Esa contradicción, por otro lado, desafía la razón y excita la emoción. Por eso tienen actualmente tanta resonancia los discursos catastrofistas (sobre todo, en su versión ambientalista, que encarnan tanto algunos líderes religiosos como la señorita Thunberg y el presidente colombiano). Por eso, también, está tan extendido el “casandrismo”: la sensación de que todo lo que pasa fue antes advertido, y las advertencias desdeñosamente ignoradas por quienes hubieran podido hacer algo al respecto.
Así, catastrofistas y casandristas parecen ser los caracteres que dominan el mundo de hoy. Que, ocasionalmente, emerjan algunos argumentos para el optimismo y razones para la esperanza, no alcanza a compensar el arrasador atractivo de aquellas emociones, de elaboración más simple y más fácil digestión, y que -hay que reconocerlo- no son del todo gratuitas o injustificadas. Entre otras cosas, porque su atractivo lo refuerza el hecho de que, una vez asumida la inminencia de la catástrofe y la inutilidad de las advertencias, no queda ya mucho por hacer, salvo rendirse a lo inevitable, prometer lo imposible, o simplemente rechinar los dientes.

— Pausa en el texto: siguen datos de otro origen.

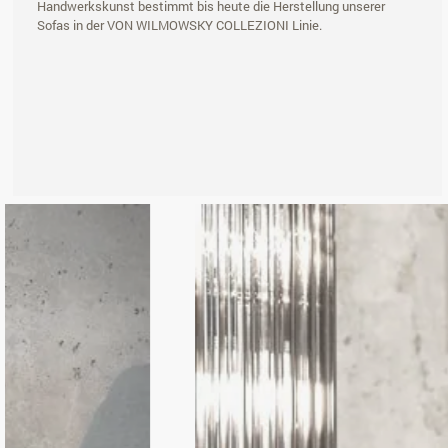
Handwerkskunst bestimmt bis heute die Herstellung unserer
Sofas in der VON WILMOWSKY COLLEZIONI Linie.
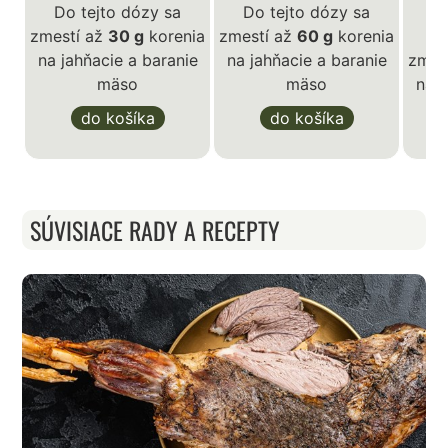
Do tejto dózy sa
Do tejto dózy sa
zmestí až
30 g
korenia
zmestí až
60 g
korenia
D
na jahňacie a baranie
na jahňacie a baranie
zmes
mäso
mäso
na j
do košíka
do košíka
SÚVISIACE RADY A RECEPTY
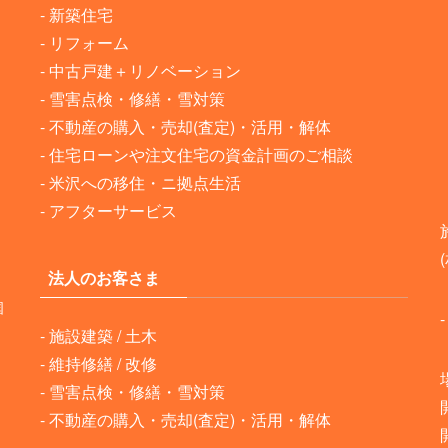
個人のお客さま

Tres cosas que no requieren ningún esfuerzo: todo lo contrario de lo que demanda el optimismo y exige la esperanza. De contera, llevarles la contraria puede imponer costos que, por tranquilidad de espíritu y salud mental, y para evitar el ostracismo, más valdría la pena no empeñarse en sufragar. Catastrofismo y casandrismo son -huelga decirlo- dos de las versiones contemporáneas del fanatismo; y con los fanáticos, cualquiera sea su ralea, no tiene sentido razonar ni cuestionar.
Catastrofistas y casandristas pululan en los más diversos ámbitos de la vida social. Los hay entre los influenciadores, esa atrofiada y morbosa versión contemporánea de los intelectuales de antaño. También abundan en el mundo académico, en el que se han vuelto corriente principal y en el que drenan importantes recursos, intelectuales, económicos y humanos, para demostrar sus propios prejuicios y confirmar sus más arraigadas creencias. Ni que decir tiene en la escena política, a la derecha y a la izquierda, y en los extremos de ambas (aunque está de moda denunciar sólo uno de ellos y excusar el otro): en todos lados hay políticos que medran asumiendo el papel de voz que clama en el desierto o el de iluminados que, por una ciencia infusa, conocen misterios que a nadie más se han revelado.
El contraste no podría ser mayor, entre los catastrofistas y los casandristas al uso y el Niño de Belén -judío, de Judea y de la casa de David, por si hay necesidad de recordarlo-. Nada más lejano y diferente del suyo que el mensaje de la Natividad, cuyo signo no es el de la catástrofe ni el de lo irredimible, sino el de la esperanza y el de la redención.